Siapa He Ya? He Ya adalah tetangga Jiang Xiaotian, anak perempuan dari Paman He. Usianya tiga tahun lebih tua dari Jiang Xiaotian, kini mahasiswa tahun ketiga di Universitas Kota Xi. Meski He Ya perempuan dan berwajah menawan, sifatnya justru mirip anak laki-laki. Sejak kecil He Ya sudah suka mengajak Jiang Xiaotian, adiknya He Tao, dan kelompok anak lelaki lain bermain bersama, terutama senang bermain dengan Jiang Xiaotian.

Mereka berdua sering bermain rumah-rumahan, petak umpet, bahkan menggunakan air seni Jiang Xiaotian bersama tanah liat. Setelah dewasa, karena selisih usia tiga tahun, mereka tak lagi bersekolah di tempat yang sama, tapi setiap liburan He Ya selalu memanggil Jiang Xiaotian ke kamarnya untuk bermain game komputer bersama.

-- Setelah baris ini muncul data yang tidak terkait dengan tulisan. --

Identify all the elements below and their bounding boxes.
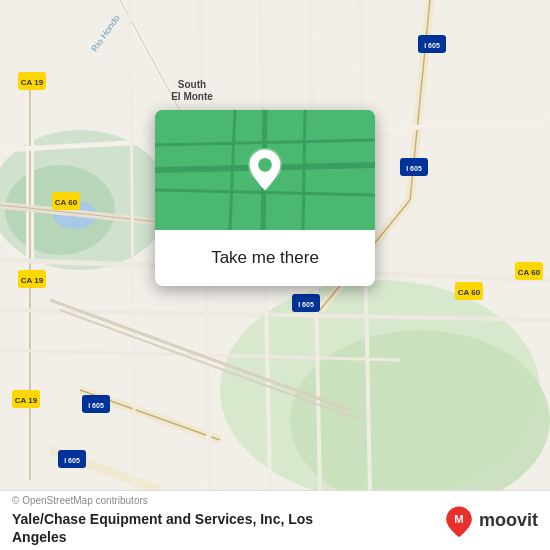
popup-map-area (155, 110, 375, 230)
svg-text:CA 19: CA 19 (21, 78, 44, 87)
svg-point-63 (258, 158, 272, 172)
svg-line-61 (303, 110, 305, 230)
svg-text:El Monte: El Monte (171, 91, 213, 102)
svg-text:CA 60: CA 60 (518, 268, 541, 277)
svg-text:I 605: I 605 (406, 165, 422, 172)
popup-card: Take me there (155, 110, 375, 286)
moovit-logo: M moovit (443, 505, 538, 537)
svg-text:CA 19: CA 19 (15, 396, 38, 405)
svg-text:I 605: I 605 (424, 42, 440, 49)
svg-text:CA 60: CA 60 (55, 198, 78, 207)
svg-text:CA 60: CA 60 (458, 288, 481, 297)
map-container: CA 19 CA 19 CA 19 CA 60 CA 60 CA 60 I 60… (0, 0, 550, 490)
take-me-there-button[interactable]: Take me there (171, 244, 359, 272)
svg-text:I 605: I 605 (64, 457, 80, 464)
place-city: Angeles (12, 529, 66, 545)
popup-button-area: Take me there (155, 230, 375, 286)
bottom-left: © OpenStreetMap contributors Yale/Chase … (12, 495, 313, 546)
svg-text:I 605: I 605 (298, 301, 314, 308)
svg-text:South: South (178, 79, 206, 90)
svg-text:CA 19: CA 19 (21, 276, 44, 285)
moovit-text: moovit (479, 510, 538, 531)
place-name: Yale/Chase Equipment and Services, Inc, … (12, 511, 313, 527)
svg-text:I 605: I 605 (88, 402, 104, 409)
bottom-bar: © OpenStreetMap contributors Yale/Chase … (0, 490, 550, 550)
place-info: Yale/Chase Equipment and Services, Inc, … (12, 510, 313, 546)
osm-attribution: © OpenStreetMap contributors (12, 495, 313, 506)
svg-text:M: M (454, 513, 463, 525)
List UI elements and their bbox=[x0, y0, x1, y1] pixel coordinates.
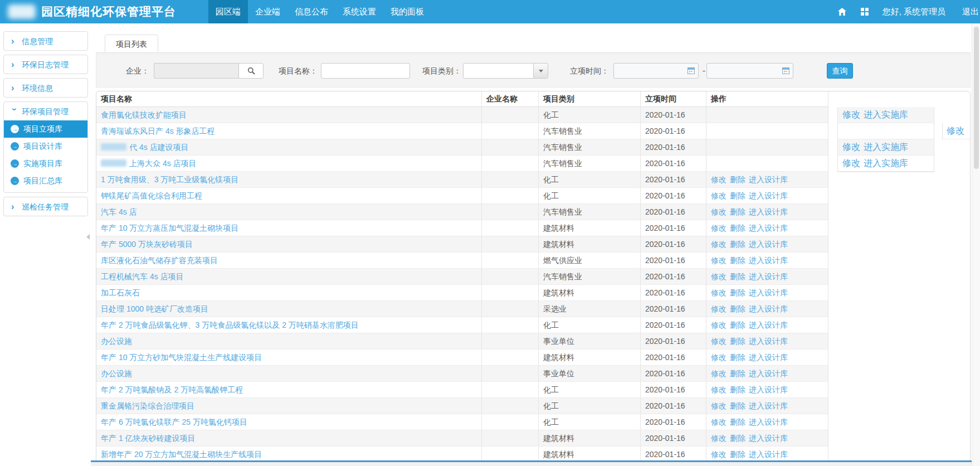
action-link[interactable]: 进入设计库 bbox=[749, 256, 788, 265]
action-link[interactable]: 修改 bbox=[842, 158, 860, 168]
action-link[interactable]: 修改 bbox=[842, 110, 860, 119]
project-name-link[interactable]: 新增年产 20 万立方加气混凝土砌块生产线项目 bbox=[101, 450, 262, 459]
action-link[interactable]: 删除 bbox=[730, 369, 745, 378]
action-link[interactable]: 修改 bbox=[711, 207, 727, 216]
nav-item-park[interactable]: 园区端 bbox=[208, 0, 248, 23]
project-name-link[interactable]: 青海瑞诚东风日产 4s 形象店工程 bbox=[101, 127, 215, 135]
vertical-scrollbar[interactable] bbox=[972, 23, 980, 466]
query-button[interactable]: 查询 bbox=[827, 63, 853, 79]
logout-link[interactable]: 退出 bbox=[962, 7, 979, 17]
action-link[interactable]: 进入设计库 bbox=[749, 418, 788, 426]
action-link[interactable]: 修改 bbox=[711, 450, 727, 459]
project-name-link[interactable]: 上海大众 4s 店项目 bbox=[129, 159, 197, 168]
company-input[interactable] bbox=[154, 63, 238, 79]
action-link[interactable]: 修改 bbox=[711, 321, 727, 329]
action-link[interactable]: 修改 bbox=[711, 288, 727, 297]
action-link[interactable]: 进入实施库 bbox=[864, 158, 908, 168]
action-link[interactable]: 进入设计库 bbox=[749, 304, 788, 313]
action-link[interactable]: 修改 bbox=[711, 401, 727, 410]
project-name-link[interactable]: 年产 5000 万块灰砂砖项目 bbox=[101, 240, 193, 249]
action-link[interactable]: 进入设计库 bbox=[749, 369, 788, 378]
project-name-link[interactable]: 日处理 1000 吨选矿厂改造项目 bbox=[101, 304, 208, 313]
project-name-link[interactable]: 办公设施 bbox=[101, 337, 132, 346]
action-link[interactable]: 进入设计库 bbox=[749, 272, 788, 281]
action-link[interactable]: 删除 bbox=[730, 434, 745, 443]
action-link[interactable]: 删除 bbox=[730, 272, 745, 281]
grid-icon[interactable] bbox=[860, 7, 869, 16]
sidebar-item-info-management[interactable]: ›信息管理 bbox=[4, 32, 87, 50]
action-link[interactable]: 进入实施库 bbox=[864, 142, 908, 152]
action-link[interactable]: 删除 bbox=[730, 288, 745, 297]
action-link[interactable]: 进入设计库 bbox=[749, 175, 788, 184]
action-link[interactable]: 修改 bbox=[711, 256, 727, 265]
select-dropdown-button[interactable] bbox=[533, 64, 548, 78]
sidebar-item-env-project-management[interactable]: ›环保项目管理 bbox=[4, 102, 87, 120]
action-link[interactable]: 删除 bbox=[730, 353, 745, 362]
nav-item-settings[interactable]: 系统设置 bbox=[335, 0, 383, 23]
action-link[interactable]: 进入设计库 bbox=[749, 353, 788, 362]
project-name-link[interactable]: 年产 10 万立方蒸压加气混凝土砌块项目 bbox=[101, 224, 238, 232]
action-link[interactable]: 删除 bbox=[730, 337, 745, 346]
project-name-link[interactable]: 年产 6 万吨氯化镁联产 25 万吨氯化钙项目 bbox=[101, 418, 247, 426]
action-link[interactable]: 进入设计库 bbox=[749, 224, 788, 232]
date-to-input[interactable] bbox=[706, 63, 793, 79]
action-link[interactable]: 删除 bbox=[730, 385, 745, 394]
home-icon[interactable] bbox=[838, 7, 847, 16]
tab-project-list[interactable]: 项目列表 bbox=[105, 35, 158, 53]
action-link[interactable]: 修改 bbox=[711, 175, 727, 184]
action-link[interactable]: 修改 bbox=[711, 418, 727, 426]
action-link[interactable]: 删除 bbox=[730, 418, 745, 426]
action-link[interactable]: 修改 bbox=[711, 353, 727, 362]
action-link[interactable]: 修改 bbox=[711, 385, 727, 394]
nav-item-announcement[interactable]: 信息公布 bbox=[287, 0, 335, 23]
project-name-link[interactable]: 办公设施 bbox=[101, 369, 132, 378]
action-link[interactable]: 进入设计库 bbox=[749, 288, 788, 297]
sidebar-item-inspection-task-management[interactable]: ›巡检任务管理 bbox=[4, 197, 87, 216]
action-link[interactable]: 进入设计库 bbox=[749, 337, 788, 346]
project-name-link[interactable]: 年产 10 万立方砂加气块混凝土生产线建设项目 bbox=[101, 353, 262, 362]
company-search-button[interactable] bbox=[238, 63, 264, 79]
action-link[interactable]: 修改 bbox=[711, 434, 727, 443]
action-link[interactable]: 修改 bbox=[711, 191, 727, 200]
project-name-link[interactable]: 汽车 4s 店 bbox=[101, 207, 137, 216]
action-link[interactable]: 进入设计库 bbox=[749, 240, 788, 249]
action-link[interactable]: 删除 bbox=[730, 175, 745, 184]
project-name-link[interactable]: 加工石灰石 bbox=[101, 288, 140, 297]
sidebar-item-env-log-management[interactable]: ›环保日志管理 bbox=[4, 55, 87, 74]
action-link[interactable]: 删除 bbox=[730, 321, 745, 329]
action-link[interactable]: 进入设计库 bbox=[749, 450, 788, 459]
project-name-link[interactable]: 库区液化石油气储存扩容充装项目 bbox=[101, 256, 218, 265]
action-link[interactable]: 修改 bbox=[947, 126, 964, 135]
project-name-link[interactable]: 年产 2 万吨氯酸钠及 2 万吨高氯酸钾工程 bbox=[101, 385, 243, 394]
action-link[interactable]: 删除 bbox=[730, 207, 745, 216]
action-link[interactable]: 删除 bbox=[730, 191, 745, 200]
category-select[interactable] bbox=[463, 63, 548, 79]
project-name-link[interactable]: 食用氯化镁技改扩能项目 bbox=[101, 110, 187, 119]
action-link[interactable]: 进入设计库 bbox=[749, 385, 788, 394]
project-name-link[interactable]: 年产 2 万吨食品级氯化钾、3 万吨食品级氯化镁以及 2 万吨硝基水溶肥项目 bbox=[101, 321, 359, 329]
action-link[interactable]: 进入设计库 bbox=[749, 321, 788, 329]
action-link[interactable]: 删除 bbox=[730, 224, 745, 232]
action-link[interactable]: 修改 bbox=[711, 304, 727, 313]
nav-item-dashboard[interactable]: 我的面板 bbox=[383, 0, 431, 23]
action-link[interactable]: 进入设计库 bbox=[749, 207, 788, 216]
sidebar-item-project-initiation-library[interactable]: →项目立项库 bbox=[4, 120, 87, 138]
project-name-input[interactable] bbox=[321, 63, 410, 79]
project-name-link[interactable]: 工程机械汽车 4s 店项目 bbox=[101, 272, 184, 281]
action-link[interactable]: 修改 bbox=[711, 240, 727, 249]
action-link[interactable]: 进入设计库 bbox=[749, 191, 788, 200]
sidebar-item-project-summary-library[interactable]: →项目汇总库 bbox=[4, 172, 87, 190]
action-link[interactable]: 修改 bbox=[711, 337, 727, 346]
action-link[interactable]: 修改 bbox=[711, 272, 727, 281]
action-link[interactable]: 进入设计库 bbox=[749, 434, 788, 443]
project-name-link[interactable]: 钾镁尾矿高值化综合利用工程 bbox=[101, 191, 202, 200]
action-link[interactable]: 删除 bbox=[730, 304, 745, 313]
sidebar-item-env-info[interactable]: ›环境信息 bbox=[4, 79, 87, 97]
action-link[interactable]: 修改 bbox=[711, 224, 727, 232]
sidebar-item-implementation-library[interactable]: →实施项目库 bbox=[4, 155, 87, 172]
action-link[interactable]: 修改 bbox=[842, 142, 860, 152]
project-name-link[interactable]: 年产 1 亿块灰砂砖建设项目 bbox=[101, 434, 196, 443]
project-name-link[interactable]: 代 4s 店建设项目 bbox=[129, 143, 189, 152]
scrollbar-thumb[interactable] bbox=[974, 27, 979, 169]
sidebar-item-project-design-library[interactable]: →项目设计库 bbox=[4, 138, 87, 155]
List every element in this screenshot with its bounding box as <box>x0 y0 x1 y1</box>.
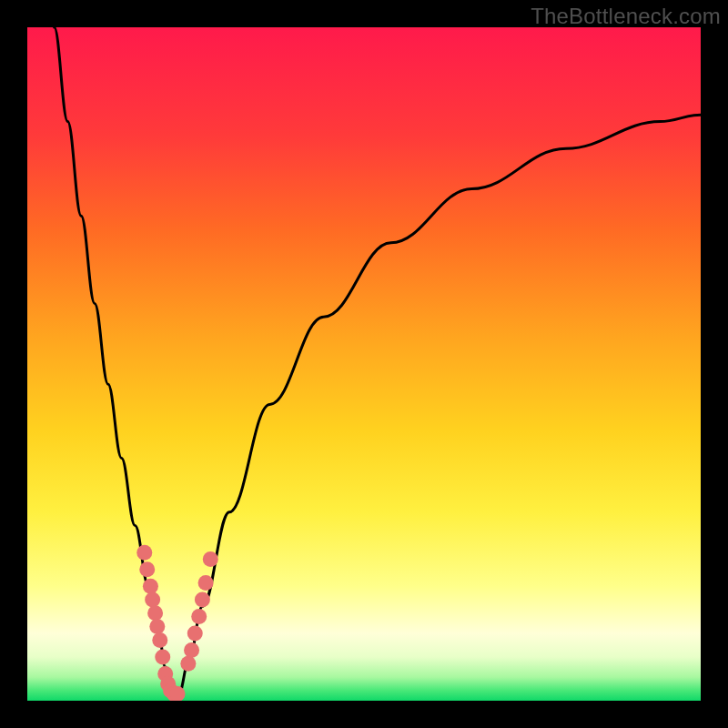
plot-area <box>27 27 701 701</box>
data-point <box>187 626 203 642</box>
data-point <box>155 649 170 664</box>
data-point <box>149 619 165 634</box>
data-point <box>139 561 155 577</box>
measured-points <box>136 545 218 701</box>
bottleneck-curve-right <box>179 115 702 693</box>
data-point <box>145 592 160 608</box>
data-point <box>152 632 167 648</box>
data-point <box>195 592 210 608</box>
data-point <box>147 605 163 621</box>
curve-layer <box>27 27 701 701</box>
data-point <box>203 551 218 567</box>
data-point <box>198 575 214 591</box>
attribution-text: TheBottleneck.com <box>531 4 721 29</box>
chart-stage: TheBottleneck.com <box>0 0 728 728</box>
data-point <box>180 656 196 672</box>
data-point <box>136 545 152 561</box>
data-point <box>143 579 158 594</box>
data-point <box>191 609 207 624</box>
data-point <box>184 642 199 658</box>
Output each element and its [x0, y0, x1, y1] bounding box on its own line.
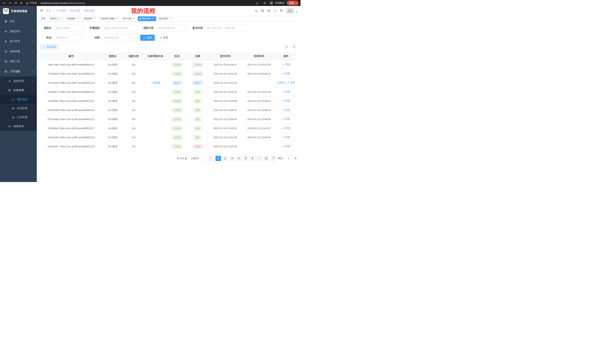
detail-button[interactable]: 详情 — [282, 126, 290, 130]
avatar[interactable] — [287, 8, 294, 14]
process-name-input[interactable] — [53, 25, 84, 31]
detail-button[interactable]: 详情 — [282, 63, 290, 66]
app-logo[interactable]: 芋道管理系统 — [0, 6, 37, 16]
github-icon[interactable] — [261, 9, 264, 12]
more-pages-button[interactable]: ··· — [257, 156, 262, 161]
reload-icon[interactable] — [13, 0, 18, 6]
page-size-select[interactable]: 10条/页 — [189, 156, 207, 161]
reset-button[interactable]: 重置 — [157, 35, 171, 41]
page-button-6[interactable]: 6 — [250, 156, 255, 161]
process-table: 编号流程名流程分类当前审批任务状态结果提交时间结束时间操作 3ad174fb-7… — [40, 52, 297, 151]
breadcrumb-item[interactable]: 工作流程 — [55, 9, 66, 12]
sidebar-item-process-manage[interactable]: 流程管理 — [0, 77, 37, 86]
sidebar-item-done-task[interactable]: 已办任务 — [0, 113, 37, 122]
detail-button[interactable]: 详情 — [282, 117, 290, 121]
close-icon[interactable]: × — [77, 18, 79, 20]
cell-actions: 详情 — [276, 87, 297, 96]
close-icon[interactable]: × — [169, 18, 171, 20]
font-size-icon[interactable]: TT — [280, 9, 283, 12]
home-icon[interactable] — [19, 0, 24, 6]
active-dot — [140, 18, 141, 19]
fullscreen-icon[interactable] — [274, 9, 277, 12]
page-button-4[interactable]: 4 — [236, 156, 242, 161]
sidebar-item-workflow[interactable]: 工作流程 — [0, 67, 37, 77]
key-icon[interactable] — [255, 0, 260, 6]
update-button[interactable]: 更新 — [287, 0, 299, 5]
sidebar-item-my-process[interactable]: 我的流程 — [0, 95, 37, 104]
sidebar-item-infra[interactable]: 基础设施 — [0, 46, 37, 56]
create-process-button[interactable]: 发起流程 — [40, 44, 59, 50]
breadcrumb-item[interactable]: 我的流程 — [84, 9, 95, 12]
tab-home[interactable]: 首页 — [39, 16, 47, 21]
help-icon[interactable] — [267, 9, 270, 12]
caret-down-icon[interactable] — [296, 12, 298, 13]
refresh-table-button[interactable] — [291, 44, 297, 50]
search-icon[interactable] — [255, 9, 258, 12]
cell-current-task — [144, 69, 167, 78]
column-header: 流程名 — [102, 52, 123, 60]
cancel-button[interactable]: 取消 — [278, 81, 285, 84]
detail-button[interactable]: 详情 — [282, 72, 290, 75]
sidebar-item-todo-task[interactable]: 待办任务 — [0, 104, 37, 113]
chevron-down-icon — [80, 37, 82, 39]
close-icon[interactable]: × — [94, 18, 96, 20]
cell-result: 通过 — [187, 115, 208, 124]
search-button[interactable]: 搜索 — [140, 35, 155, 41]
result-select[interactable]: 请选择流结果 — [102, 35, 138, 41]
security-indicator[interactable]: 不安全 — [26, 1, 37, 5]
detail-button[interactable]: 详情 — [282, 99, 290, 103]
tab-start-process[interactable]: 发起流程× — [157, 16, 173, 21]
sidebar-item-system[interactable]: 系统管理 — [0, 26, 37, 36]
chevron-down-icon — [32, 60, 34, 62]
result-badge: 处理中 — [192, 81, 203, 85]
back-icon[interactable] — [2, 0, 7, 6]
tab-my-process[interactable]: 我的流程× — [138, 16, 156, 21]
page-button-11[interactable]: 11 — [263, 156, 269, 161]
tab-process-form[interactable]: 流程表单× — [82, 16, 98, 21]
tab-process-model[interactable]: 流程模型× — [65, 16, 81, 21]
column-header: 当前审批任务 — [144, 52, 167, 60]
forward-icon[interactable] — [7, 0, 13, 6]
divider — [39, 2, 39, 4]
category-select[interactable]: 请选择流程分类 — [156, 25, 187, 31]
sidebar-item-payment[interactable]: ¥支付管理 — [0, 36, 37, 46]
close-icon[interactable]: × — [60, 18, 62, 20]
sidebar-item-devtools[interactable]: 研发工具 — [0, 56, 37, 67]
address-bar[interactable]: 不安全 dashboard.yudao.iocoder.cn/bpm/task/… — [26, 1, 254, 5]
sidebar-item-home[interactable]: 首页 — [0, 16, 37, 26]
page-button-1[interactable]: 1 — [215, 156, 221, 161]
hamburger-icon[interactable] — [40, 9, 43, 13]
sidebar-item-leave-query[interactable]: 请假查询 — [0, 122, 37, 131]
menu-dots-icon[interactable] — [295, 2, 297, 4]
detail-button[interactable]: 详情 — [282, 136, 290, 139]
show-search-button[interactable] — [284, 44, 289, 50]
tab-user-group[interactable]: 用户分组× — [121, 16, 137, 21]
date-range-picker[interactable]: 开始日期 - 结束日期 — [205, 25, 246, 31]
prev-page-button[interactable] — [208, 156, 214, 161]
close-icon[interactable]: × — [133, 18, 135, 20]
detail-button[interactable]: 详情 — [282, 108, 290, 112]
cell-submit-time: 2022-01-23 00:06:17 — [208, 60, 242, 69]
cell-id: 7470a810-7b9b-11ec-b5b7-acde48001122 — [40, 69, 102, 78]
breadcrumb-item[interactable]: 首页 — [46, 9, 51, 12]
detail-button[interactable]: 详情 — [287, 81, 295, 84]
detail-button[interactable]: 详情 — [282, 145, 290, 148]
close-icon[interactable]: × — [116, 18, 118, 20]
page-button-5[interactable]: 5 — [243, 156, 249, 161]
status-select[interactable]: 请选择状态 — [53, 35, 84, 41]
page-button-3[interactable]: 3 — [229, 156, 235, 161]
cell-submit-time: 2022-01-22 23:53:32 — [208, 78, 242, 87]
tab-process-definition[interactable]: 流程定义× — [48, 16, 64, 21]
process-definition-label: 所属流程 — [84, 26, 102, 30]
process-definition-input[interactable] — [102, 25, 138, 31]
current-task-link[interactable]: 一级审批 — [150, 81, 160, 84]
tab-process-form-edit[interactable]: 流程表单-编辑× — [99, 16, 120, 21]
next-page-button[interactable] — [271, 156, 276, 161]
star-icon[interactable] — [262, 0, 267, 6]
detail-button[interactable]: 详情 — [282, 90, 290, 94]
sidebar-item-task-manage[interactable]: 任务管理 — [0, 86, 37, 95]
breadcrumb-item[interactable]: 任务管理 — [70, 9, 80, 12]
page-jump-input[interactable] — [285, 156, 293, 161]
page-button-2[interactable]: 2 — [222, 156, 228, 161]
close-icon[interactable]: × — [152, 18, 155, 20]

Di hadapan Jiang Xiaotian, He Ya seolah tak pernah peduli soal perbedaan gender. Ia sering menempel di punggung Jiang Xiaotian, mengarahkan permainan, dan saat terlalu bersemangat, bahkan memeluk lehernya sambil menggerakkan tangan dan kaki dengan riang. Payudaranya yang mulai berkembang membuat Jiang Xiaotian sering kehilangan konsentrasi, hingga jari-jarinya salah menekan tombol.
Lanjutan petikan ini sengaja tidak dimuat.